Smith has made steady progress on putting together a version of the standard that is designed to pass through the budget reconciliation process. As part of that process, Smith has worked with Manchin to get his input.
She has also tried to bring utilities on board with the plan in the hope of swaying hesitant lawmakers. Her plan has evolved in recent months to look more like a clean electricity payment program, which would offer federal funds to utilities to help build out clean energy more rapidly.
Smith is a “very practical senator” who has worked on building relationships in the Senate, said Leah Stokes, a professor at the University of California, Santa Barbara, who has helped craft the CEPP.
“She’s been pointing out this is about American competitiveness; this is about keeping electricity bills low; this is about green jobs in the United States. That’s the reality of the plan her team has been developing,” Stokes said. “Those are values senators share: job creation, making sure electricity bills are low, making sure the United States is competitive. Those ideas will resonate across the aisle.”
3. Ron Wyden
Sen. Ron Wyden, the chair of the Senate Finance Committee, will play an outsize role in trying to pass the budget bill.
The Oregon Democrat’s committee has jurisdiction over clean energy tax credits. He has already advanced legislation called the “Clean Energy for America Act,” which seeks to cut emissions through technology-neutral incentives. He’s also in charge of writing the carbon border adjustment fee.
Perhaps most importantly, his panel is responsible for raising the money to pay for the Democratic budget package.
“He’s clearly personally and professionally invested in making sure the tax incentives work,” said Matthew Davis, senior director of government affairs at the League of Conservation Voters.
Wyden’s influence also extends to two other panels he sits on. One is the Energy and Natural Resources Committee, which has been tasked with clean electricity policy and conservation funding. The other is the Budget Committee, which is at the center of the budget reconciliation process.
“As the Senate moves to reconciliation I will continue fighting for a comprehensive plan to tackle the climate crisis and to secure much-needed investment in American families,” Wyden tweeted after the upper chamber passed the bipartisan infrastructure bill earlier this month.
4. Jon Tester
Democratic Sen. Jon Tester, a Montana moderate, played a key role in negotiating the bipartisan infrastructure deal. Now he’s poised to play a similar role to bridge the divide between Democratic centrists and climate hawks.
Tester has supported the Keystone XL pipeline, which he saw as an economic boon for Montana. But he’s also an outspoken booster of clean energy. And as a farmer, he has raised alarms about the climate impacts he sees on his crops.
“He’s an honest broker, and he really gets this in a big way,” said Davis of LCV, adding that Tester can frame climate policy in a way that doesn’t antagonize centrists or conservatives.
Coming from a state that voted for former President Trump in 2020 by about 16 percentage points, Tester’s climate posture could be influential among other vulnerable lawmakers eyeing their own reelections.

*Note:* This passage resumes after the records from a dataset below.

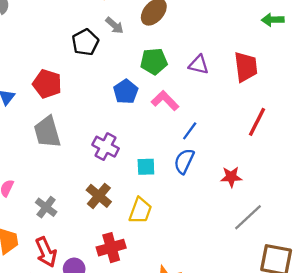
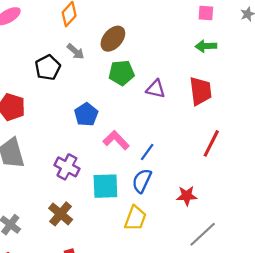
green arrow: (273, 20) -> (206, 46), moved
green pentagon: (154, 61) -> (121, 73), moved
pink L-shape: (165, 101) -> (116, 140), moved
cyan square: (146, 167) -> (105, 186), size x1.5
yellow trapezoid: (140, 211) -> (135, 218), moved

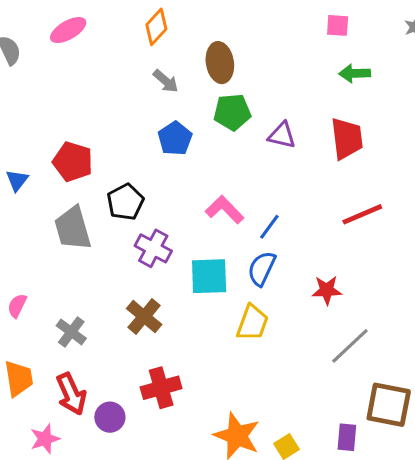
pink square: (206, 13) -> (338, 25), moved
brown ellipse: (113, 39) -> (220, 63), turned -50
black pentagon: (48, 68) -> (125, 202), moved
blue pentagon: (86, 115) -> (175, 138), moved
red line: (211, 143) -> (362, 214), turned 40

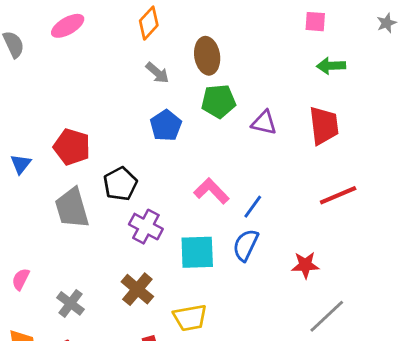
yellow trapezoid: (252, 323) -> (190, 318), moved, turned 60

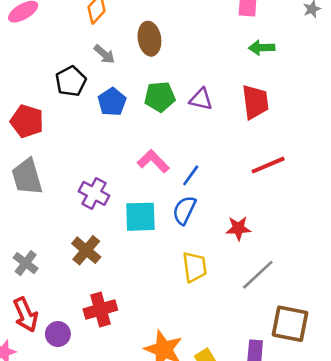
green pentagon: (219, 101) -> (160, 97), moved
black pentagon: (120, 184) -> (71, 81), moved
yellow trapezoid: (190, 318) -> (195, 267), moved, turned -88

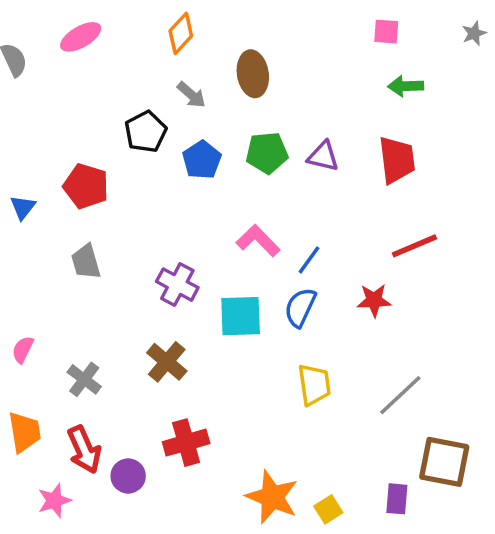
gray trapezoid: (27, 177) -> (86, 262), size x0.7
red star: (238, 228) -> (374, 300), moved

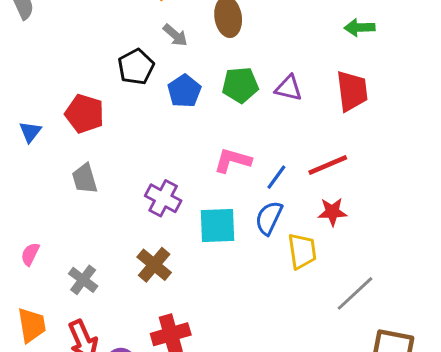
pink L-shape: (258, 241) -> (233, 161), turned -30
red line: (414, 246) -> (328, 165), moved
yellow trapezoid: (314, 385) -> (302, 251), moved

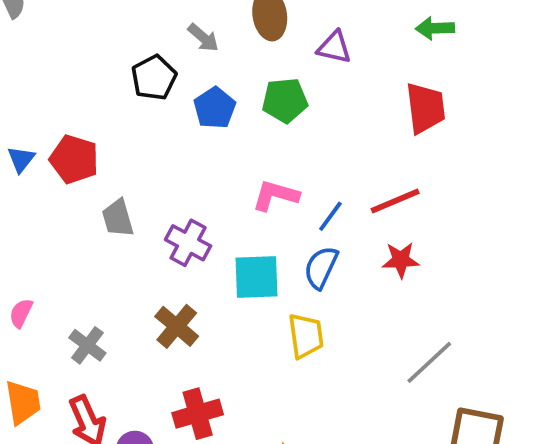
purple triangle: (289, 88) -> (334, 47), moved
red pentagon: (85, 114) -> (74, 159), moved
gray trapezoid: (85, 179) -> (118, 218), moved
yellow trapezoid: (302, 251) -> (306, 336), moved

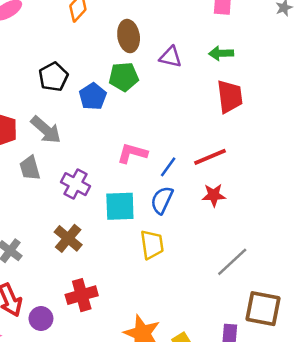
green arrow: (435, 28) -> (221, 53), moved
gray arrow: (203, 38) -> (46, 130), moved, size x1.5
green pentagon: (285, 100) -> (124, 77), moved

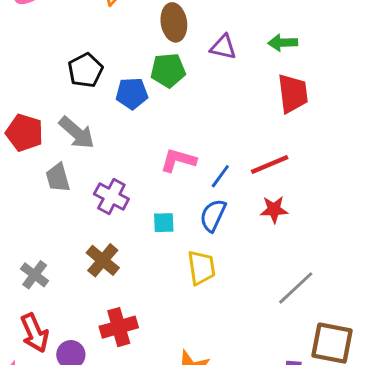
blue pentagon: (93, 96) -> (132, 93), turned 30
cyan square: (120, 206) -> (164, 223), size x0.6

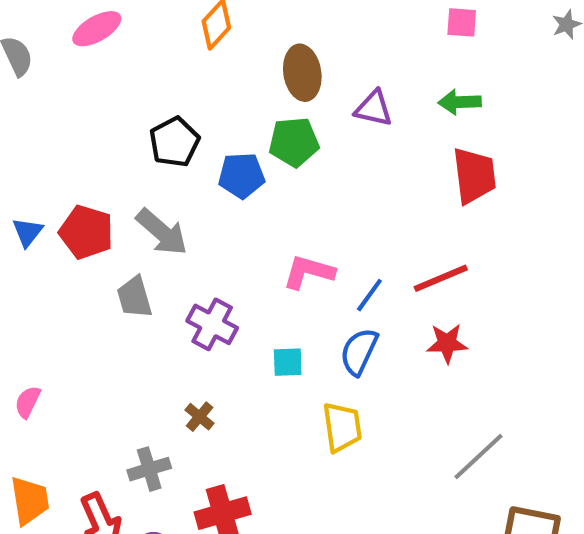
brown cross: (103, 260) -> (200, 417), size x0.6
gray cross: (35, 275) -> (149, 469), moved, turned 36

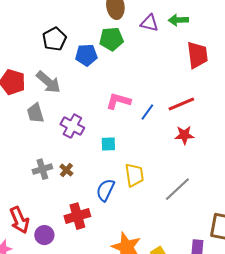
green arrow: (460, 102) -> (178, 20), moved
blue semicircle: (359, 352) -> (105, 190), moved
gray line: (478, 456) -> (177, 189), moved
gray cross: (149, 469) -> (42, 169), moved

Earlier this summer, Tester said he would be open to a clean electricity policy like the one proposed by Smith, the Minnesota senator.
“I do come from a state that has a lot of coal, natural gas, a lot of oil. And I also come from a state right now that is under severe drought. And so I think we need to make common-sense steps forward to deal with climate,” Tester said in a June appearance on the CBS program “Face the Nation.”
And if he doesn’t like the details, he added, “then we’ll try to massage it through the process that we go through with reconciliation, to amend and make it so that the whole country can live with them and actually expand our economy with it.”